I just had a conversation with this program earlier today! Dell hired it to work in its tech support department.
#14, FTW
Having to fool a sophisticated audience that is trying to tell the difference is too high a bar. It should just have to trick a casual observer who isn’t aware of any test. Internet chat rooms are a good standard.
For this contest, do they give awards to people who trick judges into saying they are a computer?
bo-ring
thanks for the information, your blog is very good and interesting
It’s one of life’s biggest irony’s. We got a planet full of supposedly intelligent people, none of whom can make even the lamest of simulations of what intelligence is. Considering computing power available nowadays it should be a an easy task.
I’m certainly no expert on AI, but I’ve always believed in the power of relatively simple algorithms to create complicated behavior.
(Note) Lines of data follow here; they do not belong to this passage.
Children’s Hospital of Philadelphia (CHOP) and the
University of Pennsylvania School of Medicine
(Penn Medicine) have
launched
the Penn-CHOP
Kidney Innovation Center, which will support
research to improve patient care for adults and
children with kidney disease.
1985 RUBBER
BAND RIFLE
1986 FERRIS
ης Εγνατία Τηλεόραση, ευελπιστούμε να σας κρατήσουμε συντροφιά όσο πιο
I suspect that when decent AI is finally created, the programming behind it is going to be deceptively simple.
To go more in-depth, I think the key is memory allocation. Rather than trying to store and compute all the inputs a computer receives, it should be able to recognize which information is vital for long term survival, which information may be necessary in the short term, and which information may be discarded. Of course, the idea of positive and negative interactions (evolutionary goals, if you will) would have to be built into the programming of the machine. Ideally, a rather simplistic set of algorithms would give rise to a learning capable and complex AI.
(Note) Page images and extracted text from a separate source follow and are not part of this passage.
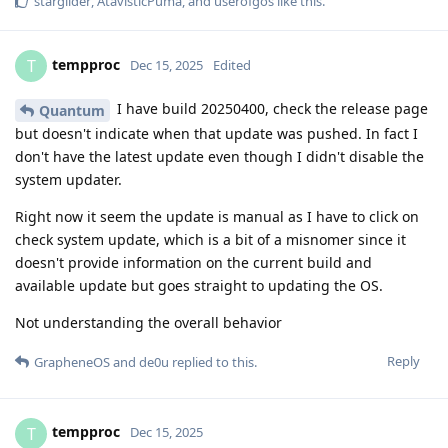
starglider
,
AtavisticPuma
, and
userofgos
like this
.
tempproc
T
Dec 15, 2025
Edited
I have build 20250400, check the release page
Quantum
but doesn't indicate when that update was pushed. In fact I
don't have the latest update even though I didn't disable the
system updater.
Right now it seem the update is manual as I have to click on
check system update, which is a bit of a misnomer since it
doesn't provide information on the current build and
available update but goes straight to updating the OS.
Not understanding the overall behavior
Reply
GrapheneOS
and
de0u
replied to this.
tempproc
T
Dec 15, 2025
Of course, all these ideas are aimed at recreating a human form of intelligence. And who’s to say that we are the only valid manifestation of intelligence? And also, I may be drunk. So who the hell knows.
During the last presidential election, I made an Eliza-based Sarah Palin: http://debuggingsarah.appspot.com/
It was really more of an exercise to learn the Google App Engine API and play with Flash (I’d never written ActionScript before that).
My goal was to put the AI on the (App Engine) server and just use Flash for the UI.
As far as Sarah’s responses, I tried to be as as accurate as possible. Of course, she needs no embellishment.